Rocks and angry, smashing waves. The film opens and closes on a dismal wilderness of a northwestern Russian seacoast where, to the roar of a funereal organ, the foaming surf smashes against the cliffs. The rotting skeletons of wrecked ships litter the sand and crumbling wharves, while, like the skeleton of a prehistoric monster in a museum, the giant ribs of a long-dead whale curve upward like a ghost or a pagan god delivering a message that has not yet sunk in.
A light shines from the kitchen of an old house and garage where Kolya (Aleksey Serebryakov) a mechanic, Lilya (Elena Liadova), his second wife, and his adolescent son Roma (Sergey Pokhodaev) struggle to live decently—Kolya fixing cars, Lilya toiling on an assembly line to decapitate fish, and the emotional Roma traveling back and forth to school. Koyla slaps Roma in the face when he talks back and drinks vodka to relieve his tensions, which are constant. He is hot-headed, unsophisticated, a middle class Russian who loves his house and his gun and is headed for trouble.

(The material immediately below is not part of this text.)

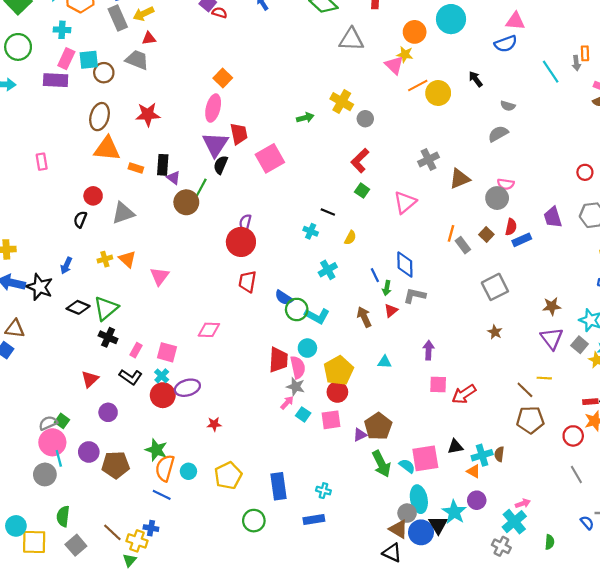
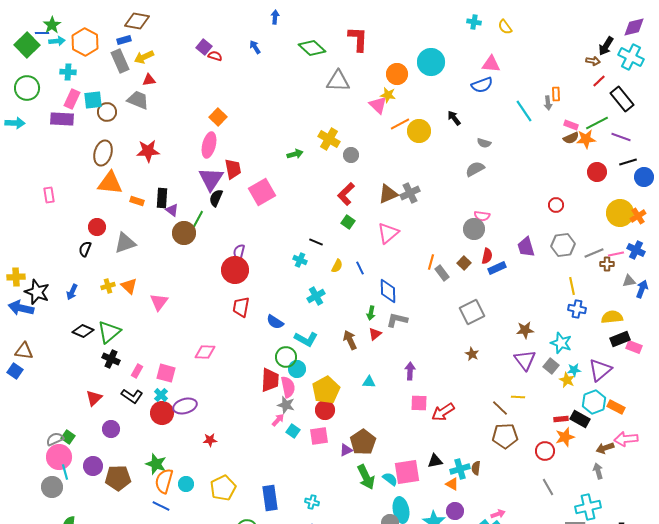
brown triangle: (460, 179) -> (388, 194), moved
blue line: (375, 275) -> (360, 268), moved
black star: (40, 287) -> (37, 292), moved
green circle: (297, 309) -> (286, 357), moved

The trouble is the corrupt mayor, Vadim (Roman Madianov), a short, round, brutal fraud who has decided to seize Kolya’s home and replace it with his own luxury dacha; and Kolya, determined to hold onto his property, has invited his old army buddy Dimitri (Vladimir Vdovichenkov), a slick world-wise lawyer from Moscow, to save him. Dimitri has investigated Vadim’s background and arrives with enough dirt, he thinks, to blackmail him into submission. But he has also come to seduce Lilya, and this betrayal triggers a series of events that spread sin like an Ebola virus, dragging down the innocent and strengthening the local and national regime determined to keep everyone socially frozen in place.

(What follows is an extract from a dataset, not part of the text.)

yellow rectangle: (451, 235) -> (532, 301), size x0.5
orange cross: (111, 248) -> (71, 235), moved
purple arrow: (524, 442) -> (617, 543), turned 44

Remarkably the film has the support of the Ministry of Culture of the Russian Federation of Cinema and the Arts; for, like all great art that is always about something else, “Leviathan” is a sweeping condemnation of Russian economic and political life, where the citizens stay soaked in vodka to ease the constant pain. (The film opens in select cities on December 31.) When Kolya and friends go on a shooting-drinking holiday they bring their rifles and portraits of Russia’s recent presidents as targets. When the teenagers hang out and drink beer secretly at night they hide in the ruins of a church. The Orthodox bishop tells the gangster mayor he is doing God’s will. When the local court, three women in robes, delivers verdicts that crush Kolya, the judge rattles off the verdict like a machine gun. When the mayor and his co-criminals conspire, Putin stares down from the wall.

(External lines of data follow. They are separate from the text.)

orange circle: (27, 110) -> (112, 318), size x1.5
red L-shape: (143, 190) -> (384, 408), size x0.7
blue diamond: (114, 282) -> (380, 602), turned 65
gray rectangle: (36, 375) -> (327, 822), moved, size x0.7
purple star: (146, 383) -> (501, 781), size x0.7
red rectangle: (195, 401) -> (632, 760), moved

As grim and tragic as director Andrey Zvyagintsev’s portrait of his country is, he does not squeeze out hope. A vehicle has a line of holy cards on the dashboard. Characters are pushed from time to time to admit whether they go to church and confession. Koyla struggles to forgive his wife’s infidelity. His son tells him to quit drinking. When Kolya goes to the store to buy more vodka he meets an ordinary orthodox parish priest who is buying bread; they talk, and the priest tells him the story from Job of the Leviathan, a sea monster who symbolizes cosmic disorder, whom only God can subdue—and Job survives to live a prosperous life with a new family. But at the end the worldly bishop delivers a long pompous homily in which he claims that the church is the soul of the Russian people, that the church (himself) is the main source of truth. The fat mayor is in the front row and the simple priest is in the back.
In a director’s note distributed to the press, Zvyagintsev warns that the spiritual power of the state over man knows no limit. “We will all be faced one day with the following alternative: either live as a slave or live as a free man. And if we naively think that there must be a kind of state power that can free us from that choice, we are seriously mistaken. In the life of every man, there comes a time when one is face with the system, with the ‘world.’ And must stand up for his sense of justice, his sense of God on earth.”